Alors que la Sicile subit l'une des pires sécheresses de ces dernières décennies, l'université de Catane organise une série d'événements dans le cadre de la Green Week européenne 2024. Les scientifiques nous ramènent dans le passé pour mieux comprendre l'impact du changement climatique sur l'île.
« Presque toute l'eau consommée par les Siciliens provient du sous-sol », explique le professeur Sandro Privitera, géologue à l'université de Catane, alors que nous pénétrons dans l'une des nombreuses grottes karstiques de la plaine de Catane.
Dans ces cavités formées dans le calcaire il y a plusieurs millions d'années, la fraîcheur humide contraste avec la chaleur torride de la surface. Des gouttes d'eau tombent des stalactites. Mais ce phénomène est modifié par le changement climatique.
« Normalement, on entend le bruit des gouttes qui tombent, mais l'eau coule beaucoup moins qu'avant. Certaines roches calcaires se fossilisent à cause du manque de pluie », explique l'archéologue en montrant un mur blanchi.
Lorsque nous sommes entrés dans la fournaise de la réserve naturelle de Grotta Palombara - l'une des sept réserves gérées par l'université de Catane - l'équipe du professeur avait coupé les hautes herbes pour limiter les risques d'incendie. Elle a également planté des arbres plus résistants à la sécheresse. Certains d'entre eux ont fleuri dès le mois de janvier de cette année.
La végétation de cette zone est de type steppique. Les plantes se font de plus en plus rares. « Lorsque les Grecs sont arrivés ici, il y avait des arbres partout. Depuis, ils ont été coupés et brûlés pour faire place à des pâturages et à des terres agricoles », explique le professeur Privitera.
« Petit à petit, nous essayons de restaurer la biodiversité. La plantation d'arbres augmente la capacité du sol à retenir l'eau, de sorte qu'il reste humide et que la végétation ait plus de chances de se développer », explique le scientifique.
En contrebas, un ruisseau témoigne de la magie des systèmes karstiques : bien qu'il n'ait pratiquement pas plu cette année dans la région, l'eau ruisselle dans une vallée peuplée d'arbres, de fleurs et d'insectes.
« L'eau, c’est de l'or. C'est une opportunité et un paradis. Nous pouvons vivre sans pétrole ou sans voiture, mais pas sans eau. Nous devons la préserver à tout prix », explique le professeur Privitera.
L'université de Catane en mission pour renforcer la résilience de l'eau
L'université de Catane a organisé une série d'événements intitulés « The Future in Drops, the role of Protected Areas in water resilience » (Le futur dans les gouttes, le rôle des zones protégées dans la résilience de l’eau) dans le cadre de la Green Week européenne. L'université organise des visites guidées de réserves naturelles pour souligner le rôle des zones protégées dans l'atténuation du changement climatique.
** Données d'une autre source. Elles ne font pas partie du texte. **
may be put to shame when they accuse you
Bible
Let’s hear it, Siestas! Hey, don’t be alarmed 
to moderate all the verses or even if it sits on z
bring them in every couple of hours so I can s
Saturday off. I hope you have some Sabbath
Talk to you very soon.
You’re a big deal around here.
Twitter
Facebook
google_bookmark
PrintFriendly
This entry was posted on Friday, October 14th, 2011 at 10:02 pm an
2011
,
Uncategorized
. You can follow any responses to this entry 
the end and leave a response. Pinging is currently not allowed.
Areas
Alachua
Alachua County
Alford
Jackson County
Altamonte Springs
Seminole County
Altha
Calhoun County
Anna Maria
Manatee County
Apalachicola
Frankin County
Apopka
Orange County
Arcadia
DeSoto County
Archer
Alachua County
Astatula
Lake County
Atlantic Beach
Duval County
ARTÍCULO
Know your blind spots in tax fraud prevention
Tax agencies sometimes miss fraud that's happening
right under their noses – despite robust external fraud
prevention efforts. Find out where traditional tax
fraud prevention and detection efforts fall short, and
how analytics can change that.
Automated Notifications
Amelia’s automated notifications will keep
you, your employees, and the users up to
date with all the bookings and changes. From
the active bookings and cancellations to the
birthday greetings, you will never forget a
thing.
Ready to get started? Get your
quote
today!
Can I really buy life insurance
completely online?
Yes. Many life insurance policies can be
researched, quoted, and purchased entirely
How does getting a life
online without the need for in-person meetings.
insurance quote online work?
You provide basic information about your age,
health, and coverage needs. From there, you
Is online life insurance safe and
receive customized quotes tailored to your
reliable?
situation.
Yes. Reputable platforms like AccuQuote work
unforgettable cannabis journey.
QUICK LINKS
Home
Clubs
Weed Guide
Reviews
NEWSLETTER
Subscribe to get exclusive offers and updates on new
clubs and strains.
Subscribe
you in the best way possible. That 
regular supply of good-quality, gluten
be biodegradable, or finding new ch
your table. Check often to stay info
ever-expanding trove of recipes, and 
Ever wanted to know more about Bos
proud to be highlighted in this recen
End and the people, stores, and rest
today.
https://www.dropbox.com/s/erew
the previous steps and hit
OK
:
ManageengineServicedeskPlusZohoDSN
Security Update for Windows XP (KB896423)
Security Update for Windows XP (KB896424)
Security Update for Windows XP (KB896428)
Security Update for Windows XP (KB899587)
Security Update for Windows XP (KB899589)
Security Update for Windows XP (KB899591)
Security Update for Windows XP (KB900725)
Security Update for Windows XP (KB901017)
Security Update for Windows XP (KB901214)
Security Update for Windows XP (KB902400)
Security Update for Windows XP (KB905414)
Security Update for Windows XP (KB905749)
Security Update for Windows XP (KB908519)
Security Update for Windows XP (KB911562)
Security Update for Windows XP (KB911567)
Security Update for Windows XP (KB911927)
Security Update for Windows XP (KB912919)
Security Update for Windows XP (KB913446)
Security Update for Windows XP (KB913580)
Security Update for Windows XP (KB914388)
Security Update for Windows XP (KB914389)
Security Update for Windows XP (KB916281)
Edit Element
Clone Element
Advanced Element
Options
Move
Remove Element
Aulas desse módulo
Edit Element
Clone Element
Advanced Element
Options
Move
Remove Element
Au musée de la Piazza della Università, des scientifiques partagent également leur point de vue sur le changement climatique en Sicile. On peut y observer le squelette d'un éléphant, un animal qui habitait autrefois les zones humides de la plaine de Catane. Le pachyderme, qui témoigne de l'évolution de la faune de la région à travers les âges, est aujourd'hui le symbole de la ville et de son université.
Des changements majeurs ont eu lieu au cours des millénaires, tant sur terre que sous l'eau. « Les écosystèmes marins ont toujours été résilients et se sont toujours adaptés aux variations environnementales », explique la professeure Rossana Sanfilippo, Cheffe du laboratoire de paléontologie et de paléoécologie du département des sciences biologiques, géologiques et environnementales de l'université de Catane, en nous montrant des mollusques qui vivent aujourd'hui dans les océans boréaux, mais dont les fossiles sont abondants dans les eaux siciliennes.
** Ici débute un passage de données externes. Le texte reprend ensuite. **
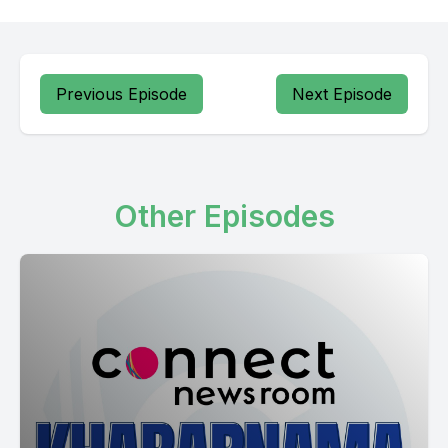
Previous Episode
Next Episode
Other Episodes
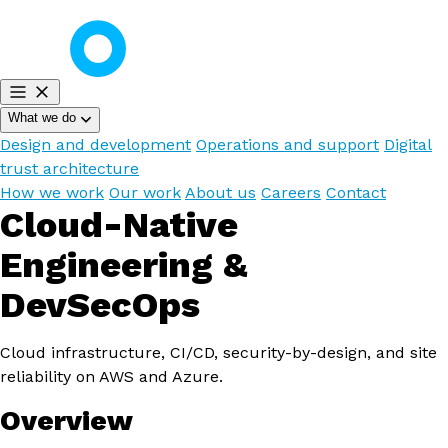
What we do
Design and development
Operations and support
Digital
trust architecture
How we work
Our work
About us
Careers
Contact
Cloud-Native
Engineering &
DevSecOps
Cloud infrastructure, CI/CD, security-by-design, and site
reliability on AWS and Azure.
Overview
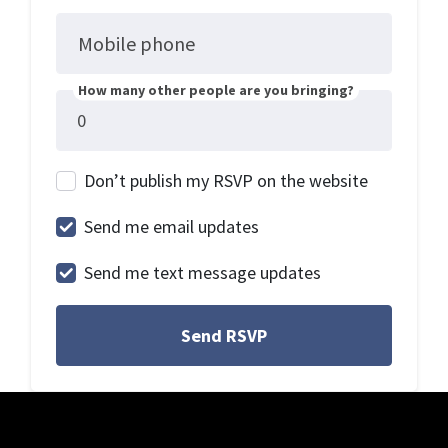
Mobile phone
How many other people are you bringing?
Don’t publish my RSVP on the website
Send me email updates
Send me text message updates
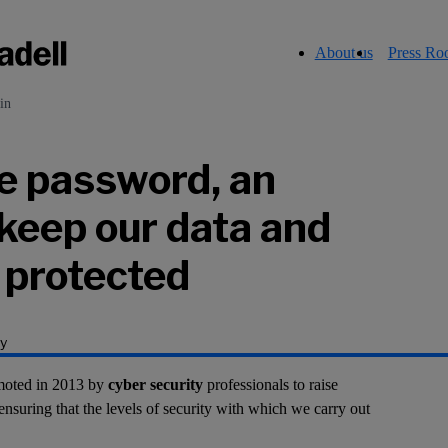
About us
Press R
in
e password, an
 keep our data and
y protected
y
moted in 2013 by
cyber security
professionals to raise
ensuring that the levels of security with which we carry out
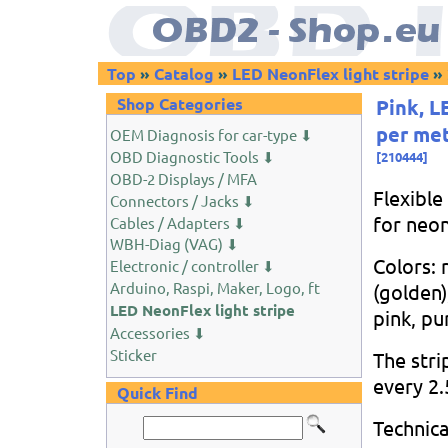
Top
»
Catalog
»
LED NeonFlex light stripe
»
Shop Categories
Pink, L
per me
OEM Diagnosis for car-type ⬇
OBD Diagnostic Tools ⬇
[
210444
]
OBD-2 Displays / MFA
Flexible
Connectors / Jacks ⬇
for neon
Cables / Adapters ⬇
WBH-Diag (VAG) ⬇
Colors: 
Electronic / controller ⬇
Arduino, Raspi, Maker, Logo, ft
(golden)
LED NeonFlex light stripe
pink, pu
Accessories ⬇
Sticker
The stri
every 2.
Quick Find
Technica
À l'inverse, les eaux siciliennes regorgent aujourd'hui de nouvelles espèces provenant d'autres régions du monde. C'est le cas d'une petite moule arrivée de l'océan Indien par le canal de Suez. « Elles ont trouvé ici un climat favorable, car la température de la mer augmente. Mais ces espèces invasives menacent désormais la faune locale », explique la chercheuse Emanuela Di Martino.
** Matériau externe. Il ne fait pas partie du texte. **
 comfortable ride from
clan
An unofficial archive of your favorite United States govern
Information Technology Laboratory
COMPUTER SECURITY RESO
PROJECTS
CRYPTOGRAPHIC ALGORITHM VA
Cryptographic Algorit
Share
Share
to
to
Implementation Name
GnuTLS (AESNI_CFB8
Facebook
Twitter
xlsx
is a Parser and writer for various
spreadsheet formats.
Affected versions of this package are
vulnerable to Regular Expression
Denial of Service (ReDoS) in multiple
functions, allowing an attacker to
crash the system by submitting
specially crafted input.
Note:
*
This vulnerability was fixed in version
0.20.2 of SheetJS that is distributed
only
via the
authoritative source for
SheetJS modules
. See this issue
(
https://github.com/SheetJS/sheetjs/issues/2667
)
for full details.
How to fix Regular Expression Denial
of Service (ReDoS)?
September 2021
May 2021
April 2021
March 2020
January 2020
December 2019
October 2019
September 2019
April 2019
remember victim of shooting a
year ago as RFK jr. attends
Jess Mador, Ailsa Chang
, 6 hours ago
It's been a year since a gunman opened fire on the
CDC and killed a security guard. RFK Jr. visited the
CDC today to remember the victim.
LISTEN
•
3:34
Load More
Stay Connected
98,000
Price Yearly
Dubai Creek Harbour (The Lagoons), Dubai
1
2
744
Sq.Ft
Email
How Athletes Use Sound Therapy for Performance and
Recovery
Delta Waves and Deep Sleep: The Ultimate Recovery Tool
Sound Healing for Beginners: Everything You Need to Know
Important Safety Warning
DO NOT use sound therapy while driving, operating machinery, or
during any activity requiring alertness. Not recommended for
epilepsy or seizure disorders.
Le professeur Barone a rappelé qu'au cours de la période quaternaire, il y a environ 2,5 millions d'années, cette région du monde a connu une alternance de périodes glaciaires et de périodes interglaciaires, avec des températures élevées.
« Mais aujourd'hui, le problème est plus complexe, car l'impact de l'activité humaine s’ajoute au changement climatique. Les émissions de gaz à effet de serre sont à l'origine de l'élévation du niveau de la mer, de l'augmentation anormale des températures et de l'acidification des océans. C'est un énorme problème pour de nombreux organismes vivants, tels que les coraux », conclut le professeur.